Also with offshore windfarms, the big extra expense is in installing the
towers and cabling. They are getting significant subsidy to be built for 15
year power purchase contracts, but once those towers and cables are built the
farm can remain very valuable at the end of the contract, if refurbishment is
required it could be remarkably cheap especially with a fleet of specialized
ships to it carry out, some of which are already at work putting them up.

------
danaliv
Nice to know I haven’t been imagining things! In 20 years of flying it’s
really seemed to me like I’ve had way more high-surface-wind days (which I’ve
arbitrarily defined as >20 kts) than when I started. It used to be a rarity
and now it’s well over half the days of the year.

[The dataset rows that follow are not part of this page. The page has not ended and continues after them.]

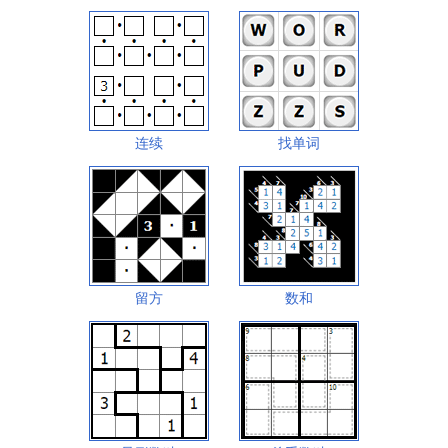
连续
找单词
留方
数和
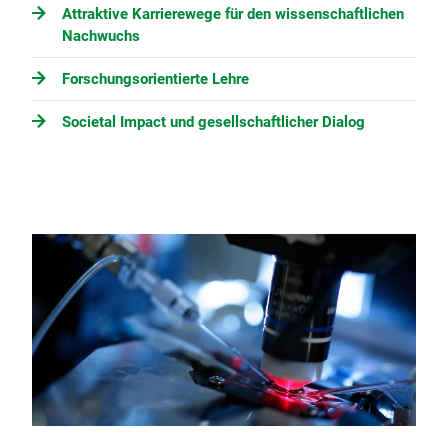
Attraktive Karrierewege für den wissenschaftlichen
Nachwuchs
Forschungsorientierte Lehre
Societal Impact und gesellschaftlicher Dialog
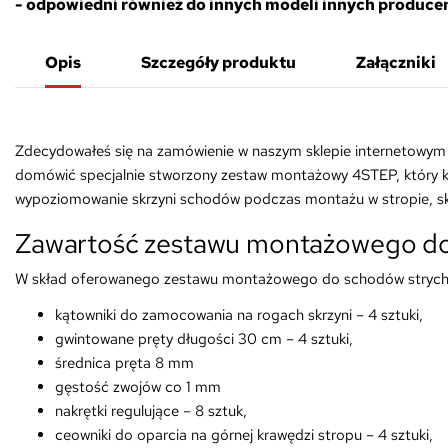
- odpowiedni również do innych modeli innych produce
Opis
Szczegóły produktu
Załączniki
Zdecydowałeś się na zamówienie w naszym sklepie internetowym 
domówić specjalnie stworzony zestaw montażowy 4STEP, który ku
wypoziomowanie skrzyni schodów podczas montażu w stropie, sk
Zawartość zestawu montażowego d
W skład oferowanego zestawu montażowego do schodów stryc
kątowniki do zamocowania na rogach skrzyni – 4 sztuki,
gwintowane pręty długości 30 cm – 4 sztuki,
średnica pręta 8 mm
gęstość zwojów co 1 mm
nakrętki regulujące – 8 sztuk,
ceowniki do oparcia na górnej krawędzi stropu – 4 sztuki,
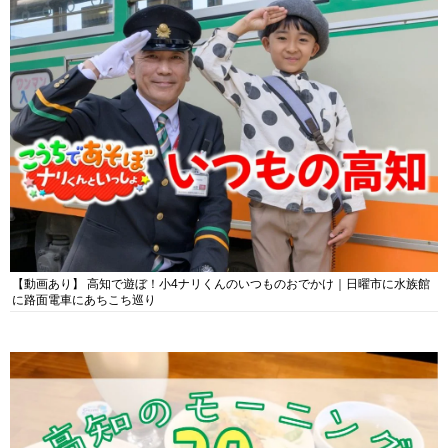
【動画あり】 高知で遊ぼ！小4ナリくんのいつものおでかけ｜日曜市に水族館
に路面電車にあちこち巡り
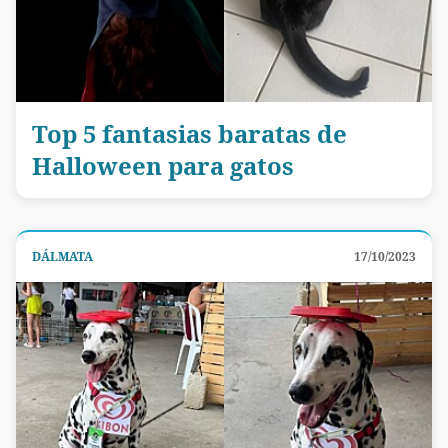
Top 5 fantasias baratas de
Halloween para gatos
DÁLMATA
17/10/2023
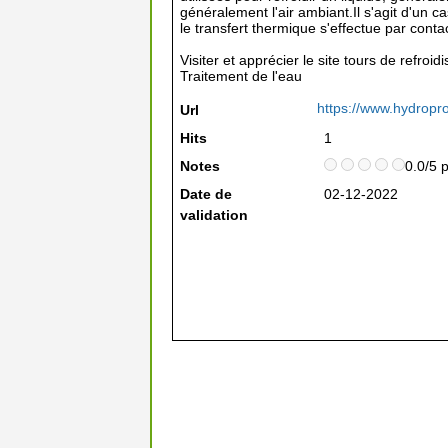
généralement l'air ambiant.Il s'agit d'un c
le transfert thermique s'effectue par contact
Visiter et apprécier le site tours de refroi
Traitement de l'eau
https://www.hydropr
Url
Hits
1
Notes
0.0/5 
Date de
02-12-2022
validation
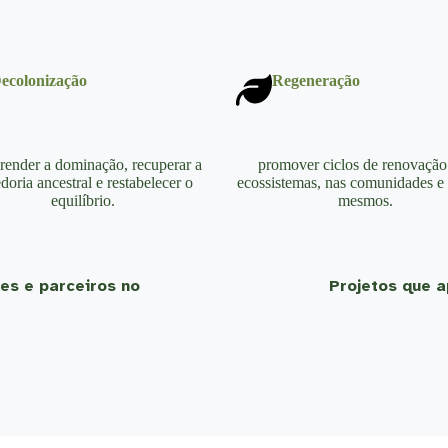
ecoloniza
çã
o
Regenera
çã
o
render a dominação, recuperar a
promover ciclos de renovação
doria ancestral e restabelecer o
ecossistemas, nas comunidades e
equilíbrio.
mesmos.
es e parceiros no
Projetos que a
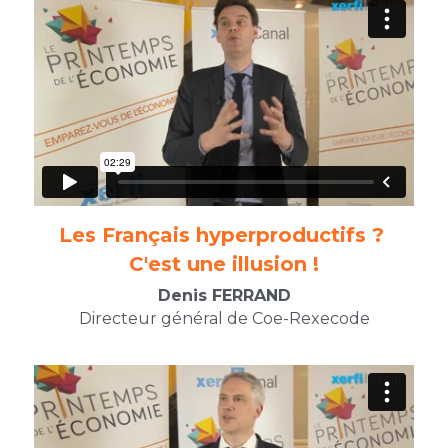
Les Français hyperproductifs ? 
C'est une illusion !​
Denis FERRAND
Directeur général de Coe-Rexecode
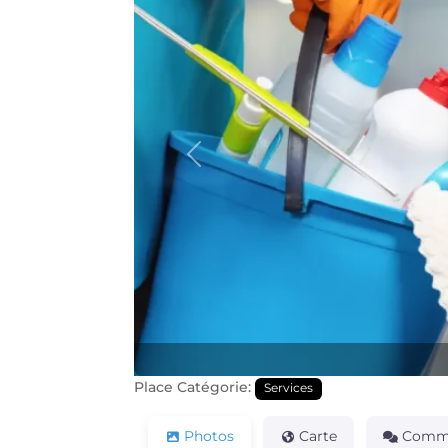
Précédente
Place Catégorie:
Services
Photos
Carte
Comme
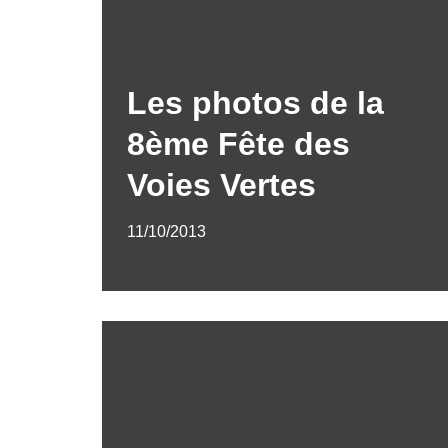
Les photos de la
8ème Fête des
Voies Vertes
11/10/2013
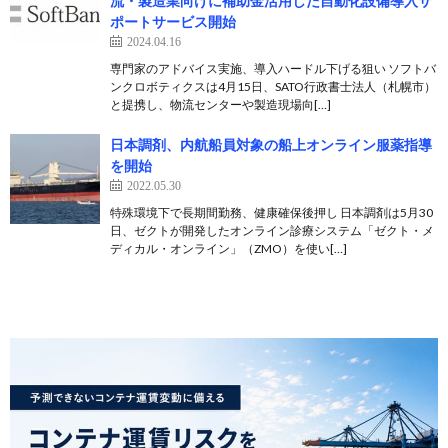
流・製造業向けに補助金活用した自動化設備導入サ
ポートサービス開始
2024.04.16
専門家のアドバイス実施、導入ハードル下げる狙い ソフトバ
ンクロボティクスは4月15日、SATO行政書士法人（札幌市）
と提携し、物流センターや製造現場向[…]
日本調剤、内航船員対象の船上オンライン服薬指導
を開始
2022.05.30
特殊環境下で長期間勤務、健康確保後押し 日本調剤は5月30
日、ゼクトが開発したオンライン診療システム「ゼクト・メ
ディカル・オンライン」（ZMO）を使い[…]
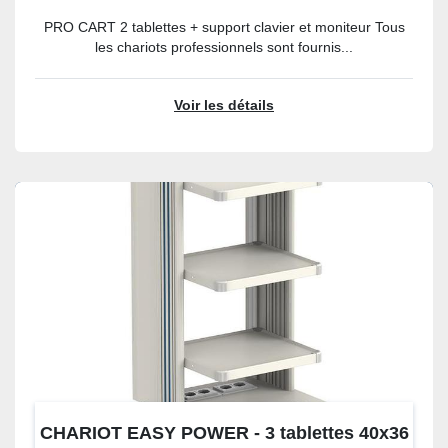
PRO CART 2 tablettes + support clavier et moniteur Tous
les chariots professionnels sont fournis...
Voir les détails
CHARIOT EASY POWER - 3 tablettes 40x36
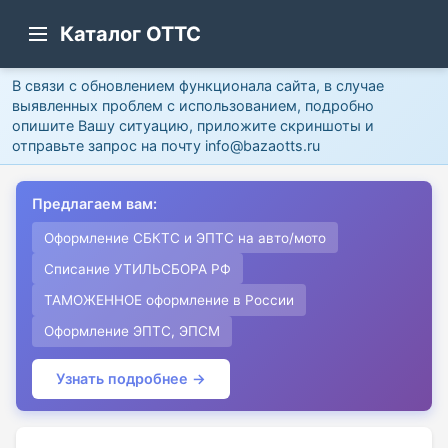
Каталог ОТТС
В связи с обновлением функционала сайта, в случае
выявленных проблем с использованием, подробно
опишите Вашу ситуацию, приложите скриншоты и
отправьте запрос на почту info@bazaotts.ru
Предлагаем вам:
Оформление СБКТС и ЭПТС на авто/мото
Списание УТИЛЬСБОРА РФ
ТАМОЖЕННОЕ оформление в России
Оформление ЭПТС, ЭПСМ
Узнать подробнее →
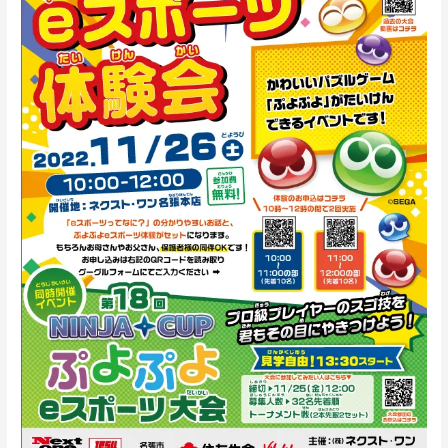
よ
ぷ
よ
e
ス
ポ
ー
ツ
大
会
2022
年
11
月
26
日
（土）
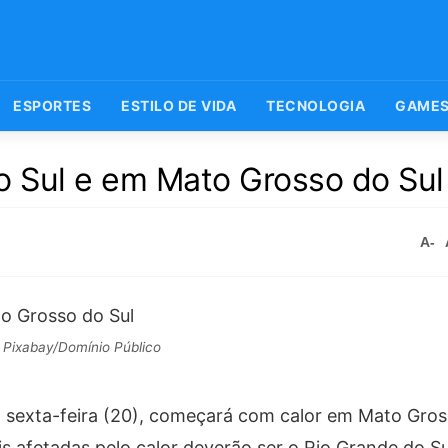
ESPORTES
ESTILO DE VIDA
TECNOLOGIA
GAME
 Sul e em Mato Grosso do Sul
A-
 Pixabay/Domínio Público
 sexta-feira (20), começará com calor em Mato Gros
s afetadas pelo calor deverão ser o Rio Grande do Su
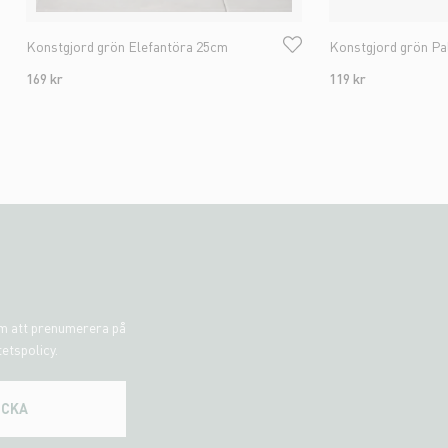
Konstgjord grön Elefantöra 25cm
Konstgjord grön P
169 kr
119 kr
om att prenumerera på
tetspolicy.
ICKA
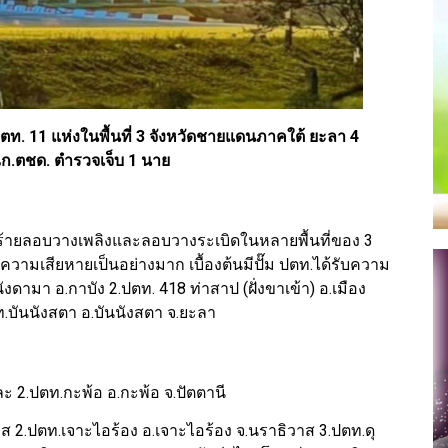
ตท. 11 แห่งในพื้นที่ 3 จังหวัดชายแดนภาคใต้ ยะลา 4
ฉก.ตชด. ตำรวจเจ็บ 1 นาย
ุคนร้ายลอบวางเพลิงและลอบวางระเบิดในหลายพื้นที่ของ 3
ความเสียหายเป็นอย่างมาก เบื้องต้นมีปั๊ม ปตท.ได้รับความ
นังดามา อ.กาบัง 2.ปตท. 418 ท่าสาป (ฝั่งขาเข้า) อ.เมือง
.บันนังสตา อ.บันนังสตา จ.ยะลา
ละ 2.ปตท.กะพ้อ อ.กะพ้อ จ.ปัตตานี
วาส 2.ปตท.เจาะไอร้อง อ.เจาะไอร้อง จ.นราธิวาส 3.ปตท.ดุ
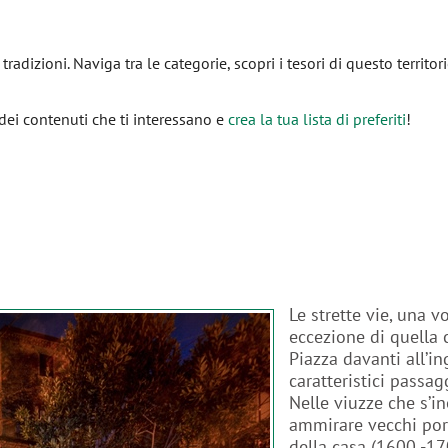
, tradizioni. Naviga tra le categorie, scopri i tesori di questo territor
dei contenuti che ti interessano e
crea la tua lista di preferiti
!
Le strette vie, una v
eccezione di quella 
Piazza davanti all’in
caratteristici passag
Nelle viuzze che s’i
ammirare vecchi porta
della casa (1600 -17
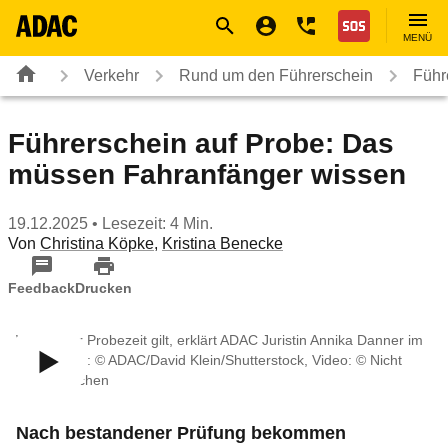
Navigation
Suche
Seiteninhalt
Fußzeile
Nothilfe
MENÜ
Verkehr
Rund um den Führerschein
Führ
Führerschein auf Probe: Das
müssen Fahranfänger wissen
19.12.2025
• Lesezeit: 4 Min.
Von
Christina Köpke
,
Kristina Benecke
Feedback
Drucken
Was in der Probezeit gilt, erklärt ADAC Juristin Annika Danner im
Video ∙ Bild: © ADAC/David Klein/Shutterstock, Video: © Nicht
veröffentlichen
Nach bestandener Prüfung bekommen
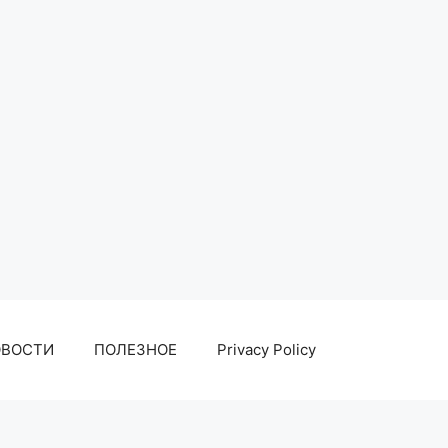
ОВОСТИ
ПОЛЕЗНОЕ
Privacy Policy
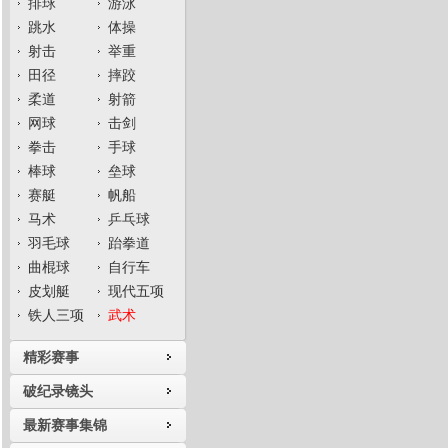
排球
游泳
跳水
体操
射击
举重
田径
摔跤
柔道
射箭
网球
击剑
拳击
手球
棒球
垒球
赛艇
帆船
马术
乒乓球
羽毛球
跆拳道
曲棍球
自行车
皮划艇
现代五项
铁人三项
武术
精彩赛事
破纪录镜头
最新赛事集锦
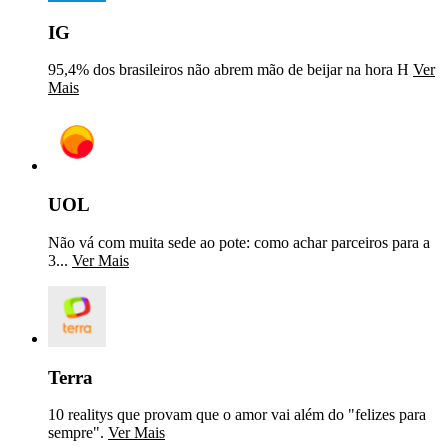
IG
95,4% dos brasileiros não abrem mão de beijar na hora H
Ver
Mais
UOL
Não vá com muita sede ao pote: como achar parceiros para a
3...
Ver Mais
Terra
10 realitys que provam que o amor vai além do "felizes para
sempre".
Ver Mais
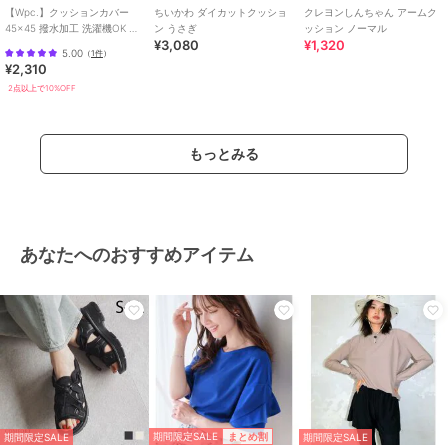
【Wpc.】クッションカバー
ちいかわ ダイカットクッショ
クレヨンしんちゃん アームク
45×45 撥水加工 洗濯機OK 北
ン うさぎ
ッション ノーマル
¥3,080
¥1,320
欧柄 おしゃれ かわいい
5.00
（
1件
）
¥2,310
2点以上で10%OFF
もっとみる
あなたへのおすすめアイテム
期間限定SALE
まとめ割
期間限定SALE
期間限定SALE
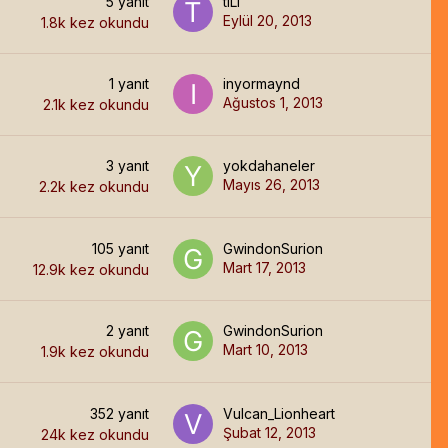
5
yanıt
tiLi
Eylül 20, 2013
1.8k
kez okundu
1
yanıt
inyormaynd
Ağustos 1, 2013
2.1k
kez okundu
3
yanıt
yokdahaneler
Mayıs 26, 2013
2.2k
kez okundu
105
yanıt
GwindonSurion
Mart 17, 2013
12.9k
kez okundu
2
yanıt
GwindonSurion
Mart 10, 2013
1.9k
kez okundu
352
yanıt
Vulcan_Lionheart
Şubat 12, 2013
24k
kez okundu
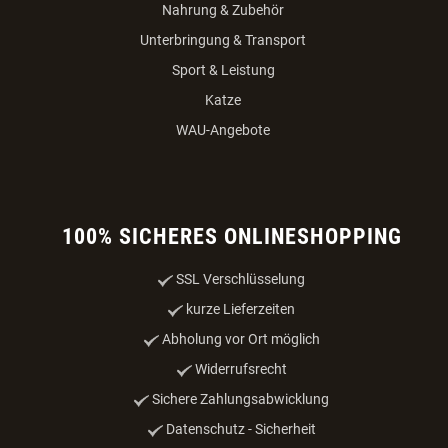
Nahrung & Zubehör
Unterbringung & Transport
Sport & Leistung
Katze
WAU-Angebote
100% SICHERES ONLINESHOPPING
SSL Verschlüsselung
kurze Lieferzeiten
Abholung vor Ort möglich
Widerrufsrecht
Sichere Zahlungsabwicklung
Datenschutz - Sicherheit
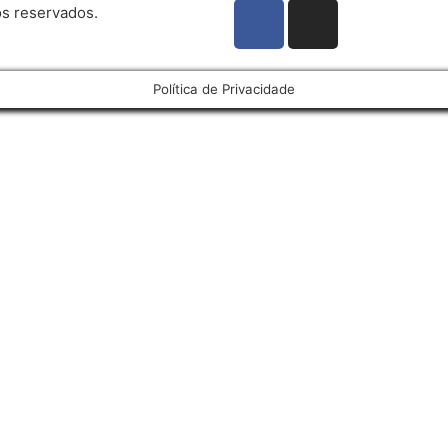
os reservados.
Política de Privacidade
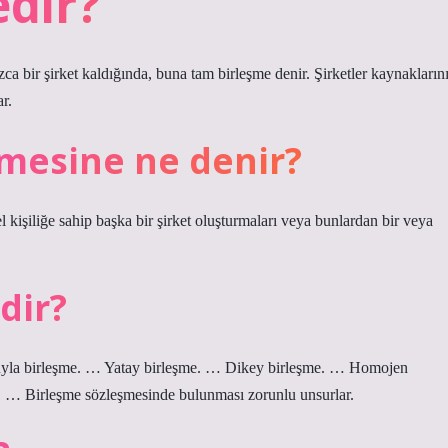
dir?
zca bir şirket kaldığında, buna tam birleşme denir. Şirketler kaynakların
ar.
şmesine ne denir?
zel kişiliğe sahip başka bir şirket oluşturmaları veya bunlardan bir veya
dir?
luyla birleşme. … Yatay birleşme. … Dikey birleşme. … Homojen
. … Birleşme sözleşmesinde bulunması zorunlu unsurlar.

I know there’s a lot of local variation, but even with that in mind it’s been
noticeable.

------
lukastr0
According to a two-year-old study, the opposite will happen and climate change
will weaken wind energy.
[https://www.theguardian.com/environment/2017/dec/11/global-w...](https://www.theguardian.com/environment/2017/dec/11/global-
warming-will-weaken-wind-power-study-predicts)

------
riffraff
There is a fairly interesting sci-fi story[0] about an ever-increasing world-
wide wind, I recommend it, and hope it doesn't go that way.

[0]
[https://en.wikipedia.org/wiki/The_Wind_from_Nowhere](https://en.wikipedia.org/wiki/The_Wind_from_Nowhere)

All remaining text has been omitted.